Bernie Sanders, who gets my vote in the next Presidential race, writes:
The main reason we get such bad results is that the function of private health insurance companies is not to provide quality healthcare for all, but to make huge profits for those who own the companies. With thousands of different health benefit programs designed to maximize profits, private health insurance companies spend an incredible 30 percent of each healthcare dollar on administration and billing, exorbitant CEO compensation packages, advertising, lobbying, and campaign contributions. Public programs like Medicare, Medicaid, and the department of Veterans Affairs are administered for far less.
In recent years, while we have experienced an acute shortage of primary healthcare doctors as well as nurses and dentists, we are paying for a huge increase in healthcare bureaucrats and bill collectors. Over the past three decades, the number of administrative personnel has grown by 25 times the number of physicians.

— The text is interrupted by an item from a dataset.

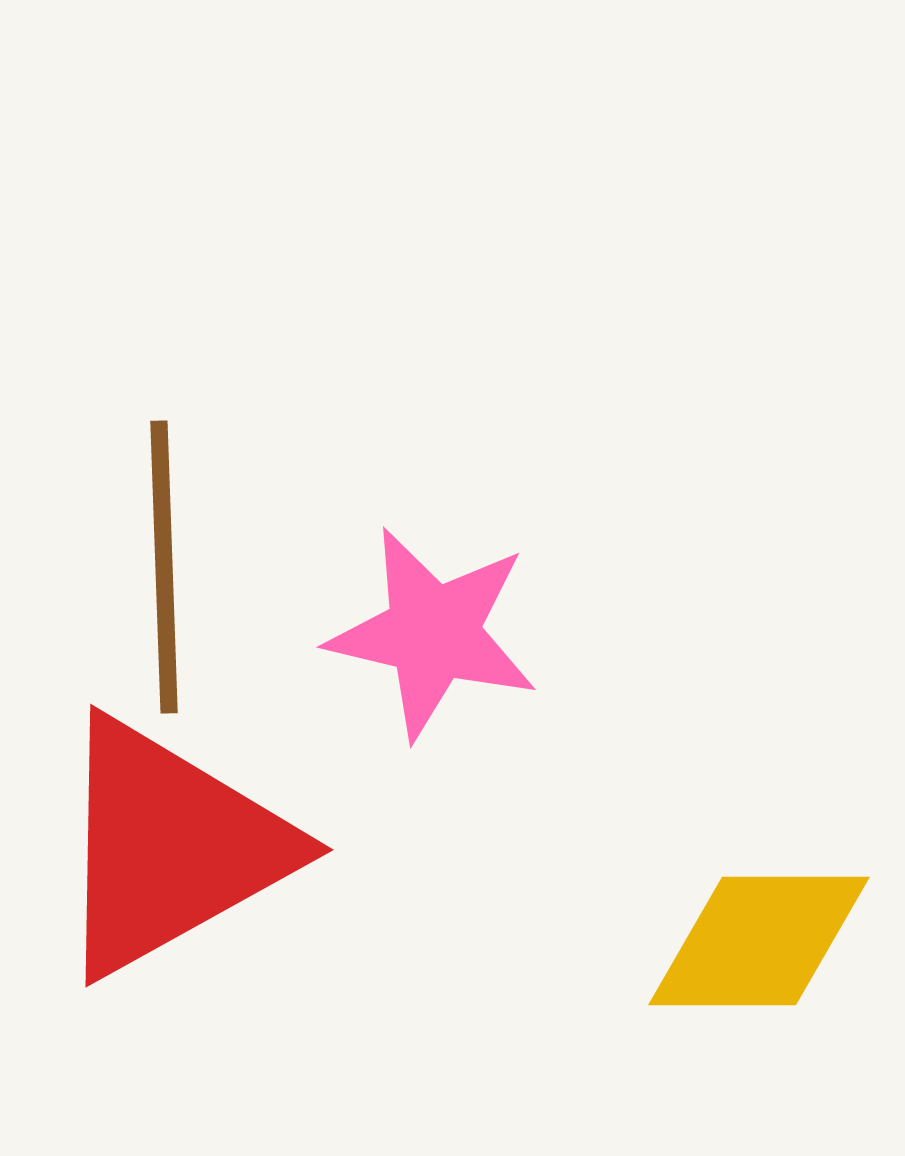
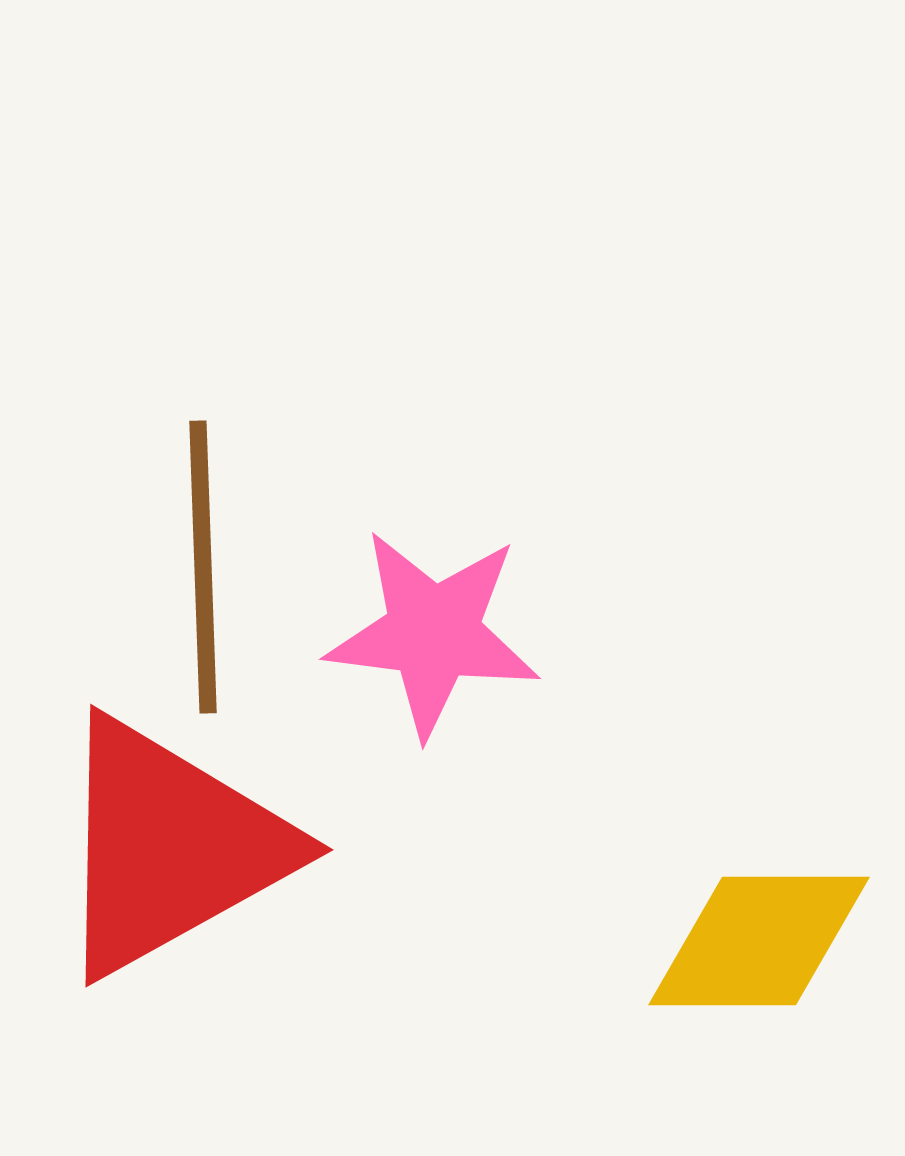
brown line: moved 39 px right
pink star: rotated 6 degrees counterclockwise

While healthcare costs are soaring, it should surprise no one that profits of private health insurance companies are more than keeping pace.
From 2003 to 2007, the combined profits of the nation’s major health insurance companies increased by 170 percent. And, while more and more Americans are losing their jobs and health insurance, the top executives in the industry are receiving lavish compensation packages.
It’s not just William McGuire, the former head of United Health, who several years ago accumulated stock options worth an estimated $1.6 billion, or Cigna CEO Edward Hanway who made more than $120 million in the past five years. The reality is that CEO compensation for the top health insurance companies now averages $14.2 million
"Health" insurance companies do not deliver health care; they deliver profits to their owners. In fact, delivering profits is the fiduciary responsibility of management to shareholders! And all other things being equal, it's always going to be more profitable to collect your money in premiums, and then never pay it out in care! For example:
The 64-year-old man with a family history of colon cancer working two jobs has insurance, but can't afford the co-pays for tests to analyze his rectal bleeding. So he says he'll wait a year until he's eligible for Medicare.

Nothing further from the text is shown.